The university said it removed the carved limestone likeness before dawn from the entryway to Duke Chapel, where it stood among 10 historical figures. Officials discovered early Thursday that the statue’s face had been gouged and scarred and that part of the nose is missing.
Another statue of Lee, the top Confederate general during the Civil War, was the focus of the violent protest in Charlottesville, Virginia, that turned deadly a week ago.
Duke University president Vincent Price said in a letter to the campus community that he consulted with faculty, staff, students and alumni before deciding to remove the statue.
“I took this course of action to protect Duke Chapel, to ensure the vital safety of students and community members who worship there, and above all to express the deep and abiding values of our university,” Price said in the letter.
Durham has been a focal point in the debate over Confederate statues after protesters tore down a bronze Confederate soldier in front of a government building downtown on Monday. Eight people face charges including rioting and damaging property. Days later, hundreds marched through Durham in a largely peaceful demonstration against racism before an impromptu rally at the stone pedestal where the statue stood.
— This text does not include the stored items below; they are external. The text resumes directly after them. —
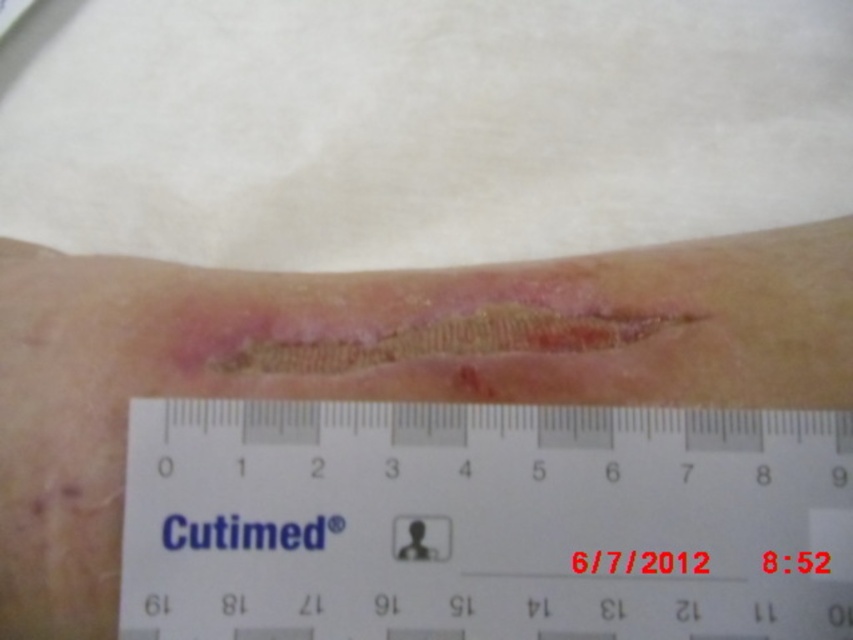 You are a nurse assessing a patient with a wound. You see the white paper ruler at center and the dry scabbed skin at center. Which object is positioned closer to your viewpoint?

The white paper ruler at center is closer to the viewer than the dry scabbed skin at center.

You are a nurse assessing a patient with a wound. You see the white paper ruler at center and the dry scabbed skin at center. Which object is shorter?

The white paper ruler at center is shorter than the dry scabbed skin at center.

You are a nurse assessing a patient with a wound on their forearm. You see a white paper ruler at center and a dry scabbed skin at center. Which object is smaller in size?

The white paper ruler at center is smaller in size compared to the dry scabbed skin at center. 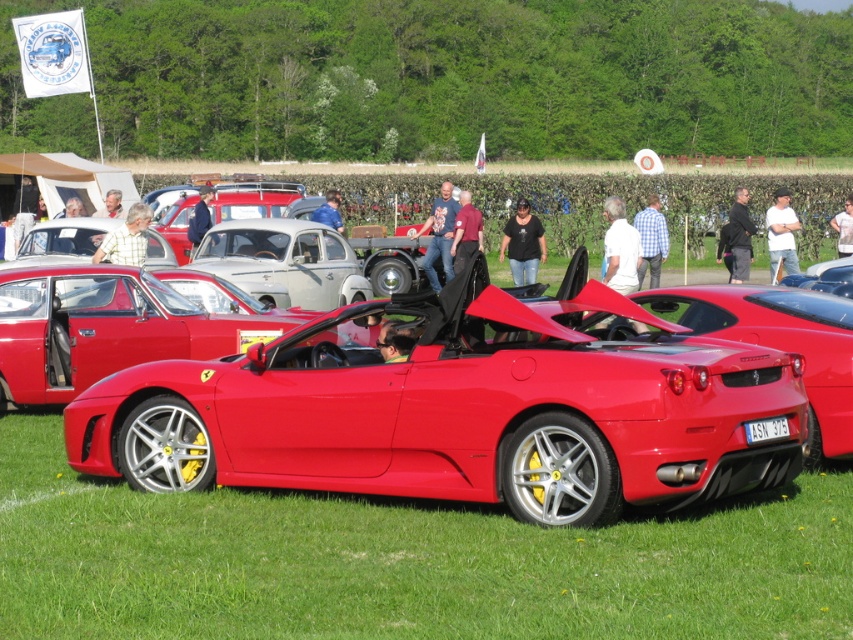 You are a photographer at the car show and want to take a photo of both the shiny red sports car at center and the glossy red convertible at center. Which car should you focus on first to ensure it appears clearer in the photo?

The shiny red sports car at center is closer to the viewer than the glossy red convertible at center, so focusing on it first will ensure it appears clearer in the photo.

You are standing at point (x=242, y=337) and want to walk to point (x=669, y=444). Which direction should you move?

You should move forward because point (x=669, y=444) is in front of point (x=242, y=337).

You are standing at the point closest to the Ferrari sports car. There are two points marked in the image, one at coordinates point (163, 444) and another at point (621, 604). Which point is farther away from you?

Point (163, 444) is behind point (621, 604), so the point farther away from you is point (163, 444). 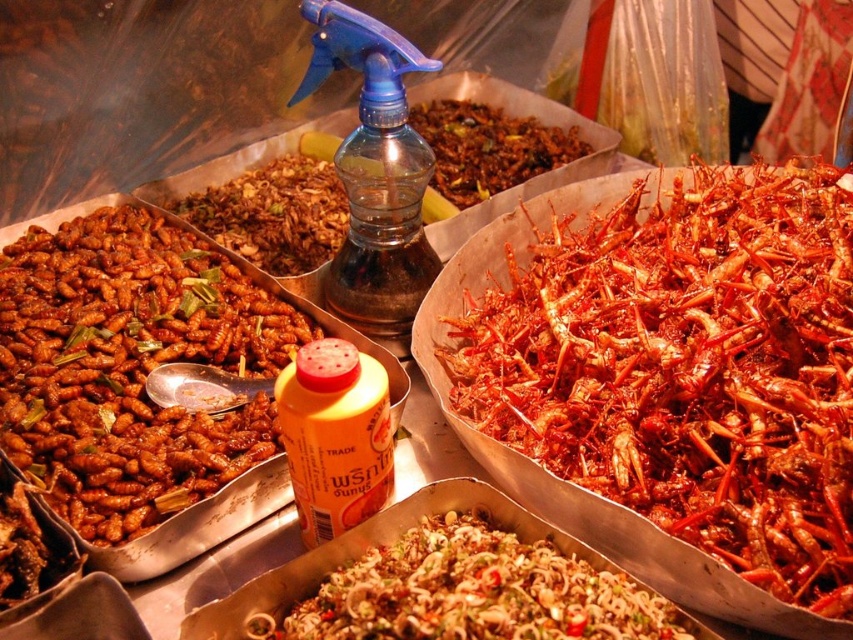 Question: Which of the following is the closest to the observer?

Choices:
 (A) (367, 580)
 (B) (36, 237)

Answer: (A)

Question: From the image, what is the correct spatial relationship of red crunchy insects at center in relation to brown crispy insects at center?

Choices:
 (A) above
 (B) below

Answer: (B)

Question: Which point is closer to the camera taking this photo?

Choices:
 (A) (378, 467)
 (B) (717, 502)

Answer: (B)

Question: Considering the relative positions of red crunchy insects at center and brown matte insects at left in the image provided, where is red crunchy insects at center located with respect to brown matte insects at left?

Choices:
 (A) below
 (B) above

Answer: (A)

Question: Which point is farther to the camera?

Choices:
 (A) red crunchy insects at center
 (B) yellow plastic bottle at center
 (C) brown matte insects at left

Answer: (C)

Question: Can you confirm if brown matte insects at left is bigger than yellow plastic bottle at center?

Choices:
 (A) no
 (B) yes

Answer: (B) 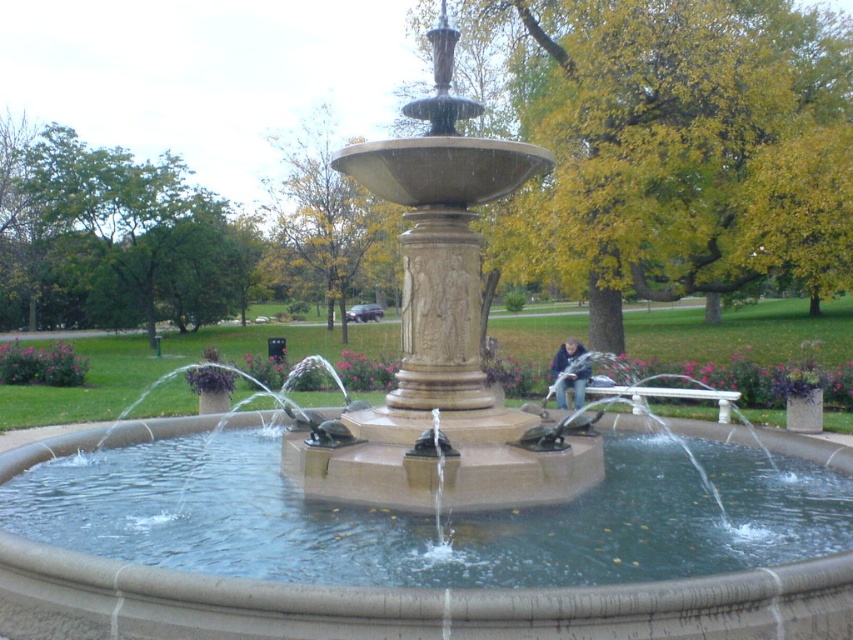 Question: Does white marble bench at lower right have a lesser width compared to blue denim jacket at center?

Choices:
 (A) yes
 (B) no

Answer: (B)

Question: Which point is closer to the camera taking this photo?

Choices:
 (A) (581, 355)
 (B) (694, 400)

Answer: (A)

Question: Observing the image, what is the correct spatial positioning of white marble bench at lower right in reference to blue denim jacket at center?

Choices:
 (A) left
 (B) right

Answer: (B)

Question: Observing the image, what is the correct spatial positioning of white marble bench at lower right in reference to blue denim jacket at center?

Choices:
 (A) left
 (B) right

Answer: (B)

Question: Which of the following is the farthest from the observer?

Choices:
 (A) blue denim jacket at center
 (B) white marble bench at lower right

Answer: (A)

Question: Which object appears closest to the camera in this image?

Choices:
 (A) blue denim jacket at center
 (B) white marble bench at lower right

Answer: (B) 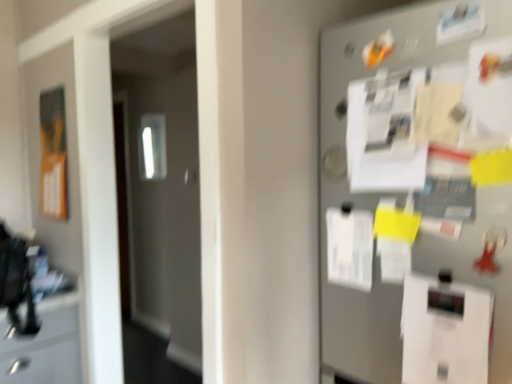 Question: Is orange matte poster at left bigger or smaller than white paper at center, which ranks as the 1th paper in right-to-left order?

Choices:
 (A) small
 (B) big

Answer: (B)

Question: From the image's perspective, is orange matte poster at left above or below white paper at center, the second paper in the top-to-bottom sequence?

Choices:
 (A) below
 (B) above

Answer: (B)

Question: Which of these objects is positioned closest to the orange matte poster at left?

Choices:
 (A) white paper at center, which ranks as the 1th paper in right-to-left order
 (B) metallic gray fridge at right
 (C) transparent glass door at left
 (D) white paper at center, which ranks as the second paper in bottom-to-top order

Answer: (C)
Other monuments around North Carolina also have been vandalized since the Charlottesville protest, and calls are growing to take down a Confederate soldier statue from the campus of the University of North Carolina in Chapel Hill.
Gov. Roy Cooper has urged the removal of Confederate monuments from public property around the state, though his goal would be difficult to achieve because of a 2015 state law prohibiting their removal. Duke is a private university and outside the scope of that law.
The Lee statue had stood for about 85 years between two other historical figures of the American South, Thomas Jefferson and poet Sidney Lanier, along the main entryway to the neo-Gothic church at the center of Duke’s campus. It was moved into storage at 3 a.m. Saturday and its future is undetermined, university spokesman Michael Schoenfeld told the Herald-Sun of Durham.
“We want people to learn from it and study it and the ideas it represents. What happens to it and where it will be is a question for further deliberation,” Schoenfeld said. The decision was supported by the university’s trustees, Schoenfeld said.
Duke has been affiliated since its founding with the United Methodist Church. Luke Powery, dean of Duke Chapel, said Saturday he sees the empty space formerly occupied by the Lee statue as creating a new opportunity to heal the ongoing racism problems confronting the country.
The gap “in many ways represents a hole in the heart of the United States and the ongoing struggles of racism, hatred and bigotry – all the things we’re seeing in our streets. We haven’t come as far as perhaps we thought we had come as a nation,” Powery said.